Semple had rebuffed the idea of a broader transaction last February at a dinner in Denver set up by Marathon Petroleum chief executive Gary Heminger. Heminger brought it up again a month later amid ongoing discussions of potential joint ventures. By the end of March the two executives were discussing the rough outline of a deal with the blessing of MarkWest's board.
The board decided by the end of April that it made more sense to go it alone, and talk on a purchase faded away. But an unidentified natural gas company approached MarkWest at the end of May, rekindling talks. By the end of June, with commodity prices crumbling, the MarkWest board was deciding that it would be "increasingly difficult" to increase distributions and finance projects.
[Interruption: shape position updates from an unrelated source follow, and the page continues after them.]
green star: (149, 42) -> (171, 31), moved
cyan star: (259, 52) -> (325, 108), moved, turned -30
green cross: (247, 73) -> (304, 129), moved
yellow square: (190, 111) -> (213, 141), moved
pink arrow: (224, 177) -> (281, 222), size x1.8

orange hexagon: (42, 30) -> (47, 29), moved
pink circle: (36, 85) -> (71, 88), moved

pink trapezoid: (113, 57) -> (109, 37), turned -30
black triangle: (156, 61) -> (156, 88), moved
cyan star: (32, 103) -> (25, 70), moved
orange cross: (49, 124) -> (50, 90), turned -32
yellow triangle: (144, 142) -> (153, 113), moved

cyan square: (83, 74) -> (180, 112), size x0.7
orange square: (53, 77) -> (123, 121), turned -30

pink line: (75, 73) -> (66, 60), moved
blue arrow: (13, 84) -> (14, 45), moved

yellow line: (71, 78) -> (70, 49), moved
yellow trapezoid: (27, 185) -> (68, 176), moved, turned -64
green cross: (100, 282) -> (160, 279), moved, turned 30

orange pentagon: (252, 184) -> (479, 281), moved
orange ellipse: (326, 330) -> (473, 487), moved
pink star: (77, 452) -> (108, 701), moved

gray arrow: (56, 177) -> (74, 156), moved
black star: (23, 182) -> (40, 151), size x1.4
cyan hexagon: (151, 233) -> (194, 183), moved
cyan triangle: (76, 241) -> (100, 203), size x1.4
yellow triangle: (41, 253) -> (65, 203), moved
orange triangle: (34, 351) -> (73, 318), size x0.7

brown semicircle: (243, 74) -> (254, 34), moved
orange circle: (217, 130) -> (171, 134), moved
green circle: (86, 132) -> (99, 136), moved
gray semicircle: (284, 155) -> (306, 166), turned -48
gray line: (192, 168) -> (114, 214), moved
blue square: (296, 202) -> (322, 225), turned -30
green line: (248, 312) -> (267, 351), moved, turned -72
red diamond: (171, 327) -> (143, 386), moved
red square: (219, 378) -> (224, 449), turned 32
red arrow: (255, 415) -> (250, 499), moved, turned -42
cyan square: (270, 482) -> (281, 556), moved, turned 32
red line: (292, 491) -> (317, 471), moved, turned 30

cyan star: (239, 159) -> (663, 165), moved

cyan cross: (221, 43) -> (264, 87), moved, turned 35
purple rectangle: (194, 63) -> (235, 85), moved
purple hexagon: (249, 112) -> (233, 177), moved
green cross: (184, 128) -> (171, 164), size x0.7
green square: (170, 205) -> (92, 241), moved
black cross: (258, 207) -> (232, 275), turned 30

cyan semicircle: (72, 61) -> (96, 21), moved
Still, Marathon Petroleum had to twice raise its offer, nearly doubling an initial \\$3.37 per unit offer, before securing approval granted by 80pc of voting units earlier this week. The sale came over the objections of co-founders John Fox and Brian O'Neill.
"The vision Brian and I had for MarkWest when co-founding this company did not involve building one of the most admirable natural gas processing franchises in the industry just to sell out at the bottom of the market!" Fox said in a mid-November statement. "We're handing it over to Marathon Petroleum for pennies on the dollar."